Nexteer Automotive and Continental have announced a new JV, CNXMotion, with Brake-to-Steer (BtS) technology that they say provides driver safety through an additional layer of directional control for highly automated and autonomous vehicles.
In highly automated vehicle applications, steering systems feature multiple protective layers to ensure the steering safety net is always on. In addition, BtS adds yet another layer by using the electronic brake system to safely steer the vehicle while simultaneously controlling its speed. In a fully autonomous vehicle with no steering wheel present, BtS will negotiate a commanded path until a safe pull-over can be achieved.
“Perhaps the most critical challenge in highly automated and autonomous driving is ensuring the robustness of system redundancies to keep drivers, passengers and road users safe,” explained Alan Davis, general manager of CNXMotion. “CNXMotion’s Brake-to-Steer technology offers another steering safety layer for a wide range of automated driving conditions.”
CNXMotion’s BtS technology offers a cost-effective way for automakers to achieve safety needs by leveraging the vehicle’s existing braking and steering systems.
“As we progress toward higher levels of automation in vehicles, secondary and tertiary redundancy becomes crucial in executing successful minimum risk maneuvers. This helps keep vehicle occupants and road users safe,” said Hiren Desai, Head of Strategy, Autonomous Mobility and Safety, Continental North America. “Cross-domain functionalities such as Brake-to-Steer are enabled by, and housed on, existing hardware, like Continental’s MKCx brake-by-wire systems, eliminating the need for additional, costly components.”
“While steering traditionally manages the lateral control of a vehicle, Brake-to-Steer enables braking to contribute to lateral control as well,” said Robin Milavec, Senior Vice President, Executive Board Director, Chief Technology Officer (CTO) and Chief Strategy Officer (CSO), Nexteer Automotive. “When combined with advanced steering systems like Nexteer’s High Availability Electric Power Steering or Steer-by-Wire, Brake-to-Steer gives an additional layer of redundancy – further enhancing the safety net.”
How Brake-to-Steer Works
The BtS function resides in the Motion Control System (MCS), which acts as an intermediary between the vehicle’s path planner (the automated driving system) and the actuators (steering, brakes and powertrain) to determine the best path forward.

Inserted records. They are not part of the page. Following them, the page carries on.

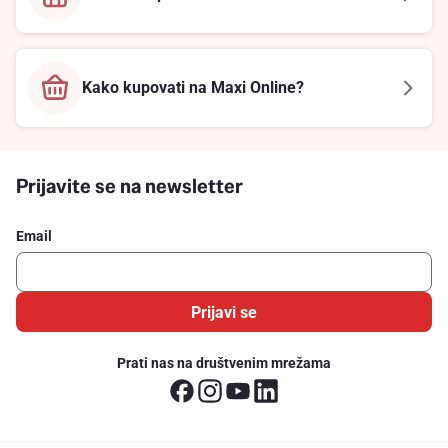
Kako kupovati na Maxi Online?
Prijavite se na newsletter
Email
Prijavi se
Prati nas na društvenim mrežama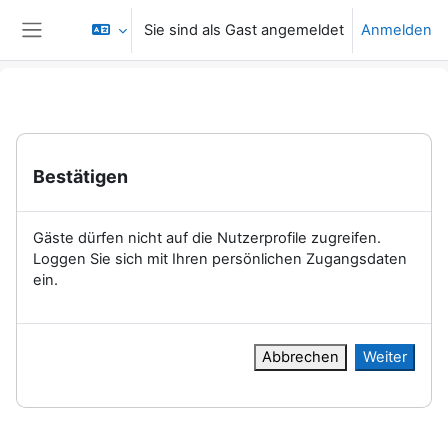
Zum Hauptinhalt
Sie sind als Gast angemeldet
Anmelden
Website-Übersicht
Bestätigen
Gäste dürfen nicht auf die Nutzerprofile zugreifen.
Loggen Sie sich mit Ihren persönlichen Zugangsdaten
ein.
Abbrechen
Weiter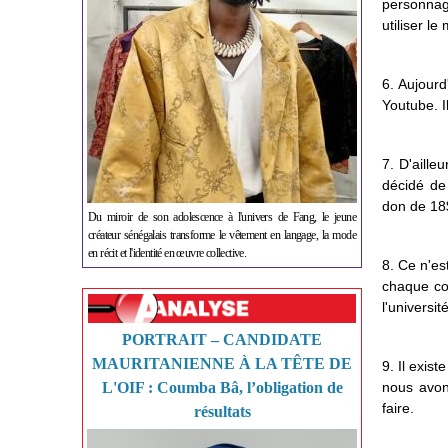
personnage
utiliser l
6. Aujourd
Youtube. I
7. D'aille
décidé de
don de 18$
Du miroir de son adolescence à l'univers de Fang, le jeune
créateur sénégalais transforme le vêtement en langage, la mode
en récit et l'identité en œuvre collective.
8. Ce n'es
chaque con
l'université
PORTRAIT – CANDIDATE
MAURITANIENNE À LA TÊTE DE
9. Il exist
L'OIF : Coumba Bâ, l’obligation de
nous avons
faire.
résultats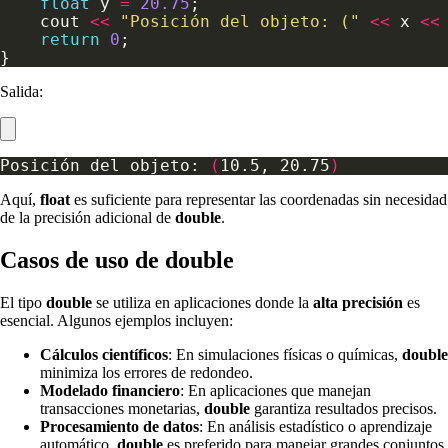
float
 y 
=
20.75
    cout 
<<
"Posición del objeto: ("
<<
 x 
<<
return
0
Salida:
Posición del objeto: 
(
10.5, 20.75
)
Aquí,
float
es suficiente para representar las coordenadas sin necesidad
de la precisión adicional de
double
.
Casos de uso de double
El tipo
double
se utiliza en aplicaciones donde la
alta precisión
es
esencial. Algunos ejemplos incluyen:
Cálculos científicos
: En simulaciones físicas o químicas,
double
minimiza los errores de redondeo.
Modelado financiero
: En aplicaciones que manejan
transacciones monetarias,
double
garantiza resultados precisos.
Procesamiento de datos
: En análisis estadístico o aprendizaje
automático,
double
es preferido para manejar grandes conjuntos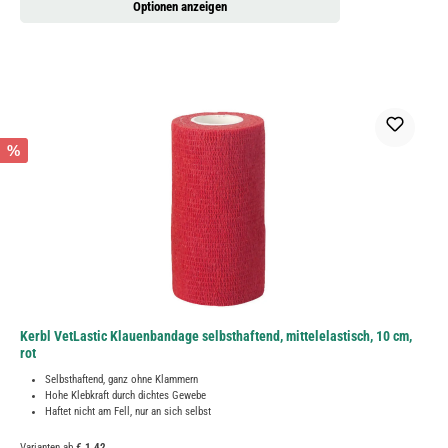
Optionen anzeigen
%
Kerbl VetLastic Klauenbandage selbsthaftend, mittelelastisch, 10 cm,
rot
Selbsthaftend, ganz ohne Klammern
Hohe Klebkraft durch dichtes Gewebe
Haftet nicht am Fell, nur an sich selbst
Varianten ab
€ 1,42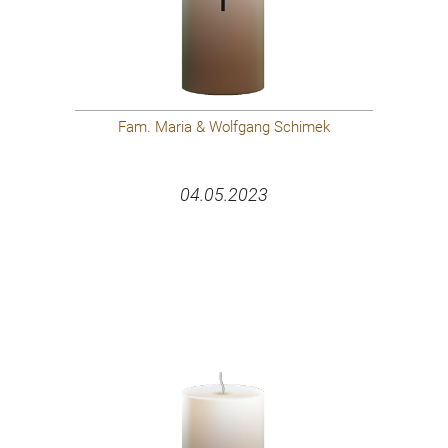
Fam. Maria & Wolfgang Schimek
04.05.2023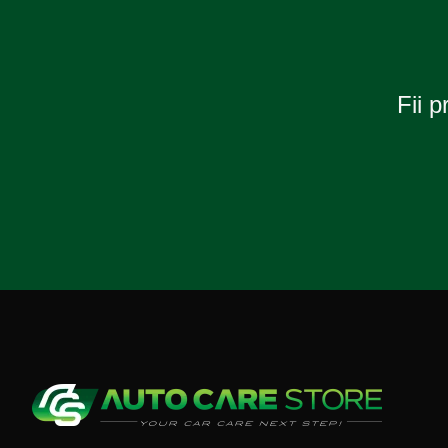
Fii p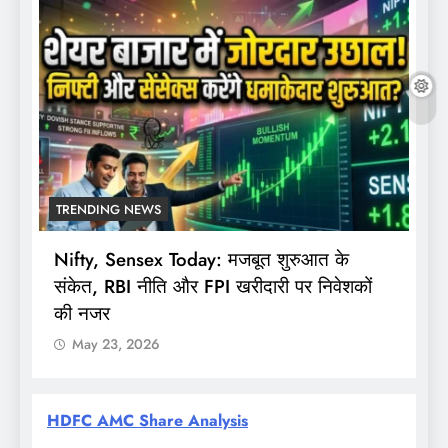
TRENDING NEWS
Nifty, Sensex Today: मजबूत शुरुआत के
स
संकेत, RBI नीति और FPI खरीदारी पर निवेशकों
F
की नजर
May 23, 2026
HDFC AMC Share Analysis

Integrated with a Performance Manager, the vehicle’s intended path is compared to the system’s ability to steer the vehicle via BtS, while constantly negotiating the safest route ahead.
In the event that BtS needs to engage, BtS reacts in one of three ways:
- Continues on the intended path before ultimately moving to the first or second option,
- Performs a minimum risk maneuver, such as slowing and braking to steer the vehicle to the side of the road, or
- Stops in the lane.
Originally developed for steering redundancy in Level 4+ autonomy, the feature can be adapted to assist a driver in multiple scenarios for lower levels (Lane Keep, Obstacle Avoidance, etc.) while a driver is still present, following the intentions provided from the driver’s steering input.